The three clinical stages of EIA infection are acute, chronic, and inapparent. Th acute stage occurs after initial infection. Five to 30 days after exposure, viremia can occur, leading to fever, thrombocytopenia, lethargy, and inappetence. These signs can be mild and may not even be noticed by the owner. The fever will usually subside in a few days, although a small percentage of horses develop high viremia and severe anemia, a combination that can be fatal. After the initial acute stage of the disease, most horses experience recurrent episodes of the acute clinical phase, characterized by viremia, fever, lethargy, inappetence, thrombocytopenia, and anemia. Each episode is caused by a different, mutated, virus. Clinical episodes last three to five days, and the interval between episodes ranges from weeks to months. The infected horses appear normal between episodes. If these recurrent episodes become frequent and severe, the horse develops signs of chronic EIA. These include weight loss, swelling of the legs, and anemia. The horse with chronic EIA will have pale mucous membranes and may develop epistaxis (nosebleed). However, in the majority of horses, the recurrent episodes last for about a year, after which the horses become inapparent carriers. These horses look normal, and because they have very low plasma viral loads, the risk of transmission from these carriers, though possible, is low. These horses are infected for life, and environmental stress can induce a clinical episode.
Diagnosis
Several tests are approved by the USDA for diagnosis of EIA. They include the agar gel immunodiffusion (AGID) test, also known as the Coggins test, and three ELISA (enzyme-linked immunosorbent assay) tests. The Coggins test is very specifi but not very sensitive. Therefore, it can lead to false negative results if the viral load is low. The ELISA tests are very sensitive but less specific than the Coggins (AGID) test, which can lead to false positive results. Therefore, when a horse is deemed positive by one of the ELISA tests, the results need to be confirmed with the AGID test. Other tests exist but are not sanctioned by the USDA.
Treatment and Prevention
There is no specific therapy for EIA infection. This disease is reportable, and federal law prohibits the interstate transport of infected horses. If an owner chooses to keep the horse alive, treatment will include isolation from other horses, non-steroidal anti-inflammatory drugs for the fever, leg wraps for the swelling, and blood transfusion for severe anemia.

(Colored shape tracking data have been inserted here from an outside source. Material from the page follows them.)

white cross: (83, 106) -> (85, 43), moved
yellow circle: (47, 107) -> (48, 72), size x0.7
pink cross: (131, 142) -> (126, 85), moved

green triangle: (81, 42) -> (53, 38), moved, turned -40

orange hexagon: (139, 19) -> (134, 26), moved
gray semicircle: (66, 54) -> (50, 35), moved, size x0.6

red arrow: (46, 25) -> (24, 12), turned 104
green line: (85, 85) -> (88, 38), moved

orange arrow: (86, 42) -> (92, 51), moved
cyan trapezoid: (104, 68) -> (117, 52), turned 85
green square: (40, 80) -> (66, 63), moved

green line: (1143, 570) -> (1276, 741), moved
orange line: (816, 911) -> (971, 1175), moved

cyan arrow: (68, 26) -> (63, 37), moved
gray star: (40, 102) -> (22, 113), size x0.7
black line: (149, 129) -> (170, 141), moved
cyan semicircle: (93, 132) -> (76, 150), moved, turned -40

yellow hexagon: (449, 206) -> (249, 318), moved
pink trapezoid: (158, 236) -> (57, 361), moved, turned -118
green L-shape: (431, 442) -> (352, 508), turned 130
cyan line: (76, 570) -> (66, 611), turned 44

Since there is no vaccine to prevent EIA infection, prevention is achieved through removal of the infected horse from the population. Humane euthanasia is the most common method of removal. Horses that are not euthanized must be permanently identified with a brand or lip tattoo applied by a USDA representative, after which an infected horse may be quarantined on the premises with a 200-yard separation distance from all other horses. The horse and premises will be monitored periodically to ensure that the provisions are not being violated. The infected horse can also be moved to a federally approved research facility.
Other methods to prevent infection include the annual testing of horses, the testing of horses as part of a pre- purchase evaluation, testing of blood and plasma donors, no sharing of the same syringe and needle between horses, and proper sterilization of dental and surgical equipment, between procedures. Finally, vector control in your property will minimize the transmission of EIA to susceptible horses.
References
Mealey, R.H. Equine Infectious Anemia. In Equine Infectious Diseases, Eds: Sellon, D.C., Long, M.T. Saunders Elsevier, Saint Louis, Missouri, pp 213-219, 2007.
Sellon, D.C. and L.N. Wise. Disorders of the Hematopoietic System—Equine Infectious Anemia Virus. In Equine Internal Medicine, 3rd ed. Eds: Reed, S.M., Bayly, W.M., Sellon, D.C. Saunders Elsevier, Saint Louis, Missouri, pp 741-742, 2010.